### Aim of the exercise
Word for word, copy the listing below and leave out its images.

# # # # # # #

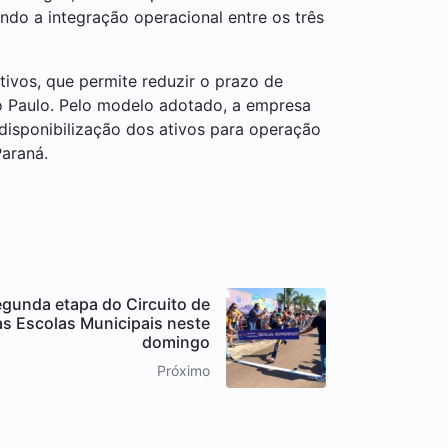
ndo a integração operacional entre os três
tivos, que permite reduzir o prazo de
o Paulo. Pelo modelo adotado, a empresa
 disponibilização dos ativos para operação
araná.
segunda etapa do Circuito de
as Escolas Municipais neste
domingo
Próximo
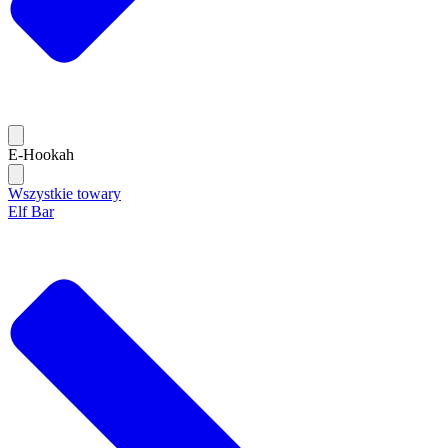
E-Hookah
Wszystkie towary
Elf Bar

# # # # # # #

### Response to this task
ndo a integração operacional entre os três
tivos, que permite reduzir o prazo de
o Paulo. Pelo modelo adotado, a empresa
 disponibilização dos ativos para operação
araná.
segunda etapa do Circuito de
as Escolas Municipais neste
domingo
Próximo
E-Hookah
Wszystkie towary
Elf Bar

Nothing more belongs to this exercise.